What's the integral of sin^4(2x)?

The integral of sin^4(2x) is (3x/8) - (sin(4x)/32) + (sin(8x)/128) + C.

To solve this integral, we can use the identity sin^2(x) = (1-cos(2x))/2. We can then rewrite sin^4(2x) as (sin^2(2x))^2, and substitute in the identity to get ((1-cos(4x))/2)^2. We can then expand this using the binomial theorem to get (1/16) - (1/4)cos(4x) + (3/8)cos^2(4x) - (1/4)cos^3(4x) + (1/16)cos^4(4x).

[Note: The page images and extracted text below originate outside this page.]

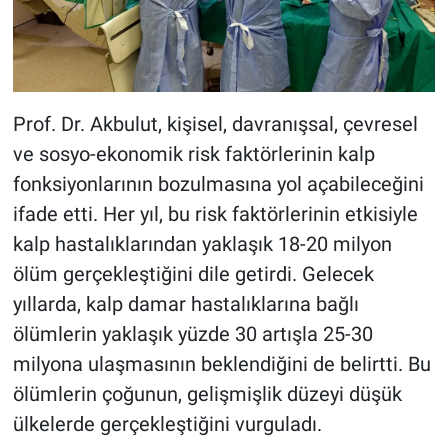
Prof. Dr. Akbulut, kişisel, davranışsal, çevresel
ve sosyo-ekonomik risk faktörlerinin kalp
fonksiyonlarının bozulmasına yol açabileceğini
ifade etti. Her yıl, bu risk faktörlerinin etkisiyle
kalp hastalıklarından yaklaşık 18-20 milyon
ölüm gerçekleştiğini dile getirdi. Gelecek
yıllarda, kalp damar hastalıklarına bağlı
ölümlerin yaklaşık yüzde 30 artışla 25-30
milyona ulaşmasının beklendiğini de belirtti. Bu
ölümlerin çoğunun, gelişmişlik düzeyi düşük
ülkelerde gerçekleştiğini vurguladı.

We can then integrate each term separately. The integral of (1/16) is (x/16). The integral of (1/4)cos(4x) is (sin(4x)/16). The integral of (3/8)cos^2(4x) is (3x/32) + (sin(8x)/64). The integral of (1/4)cos^3(4x) is (-1/32)cos^4(4x). The integral of (1/16)cos^4(4x) is (1/64)cos^5(4x).

Putting all of these integrals together, we get the final answer of (3x/8) - (sin(4x)/32) + (sin(8x)/128) - (1/32)cos^4(4x) + (1/64)cos^5(4x) + C.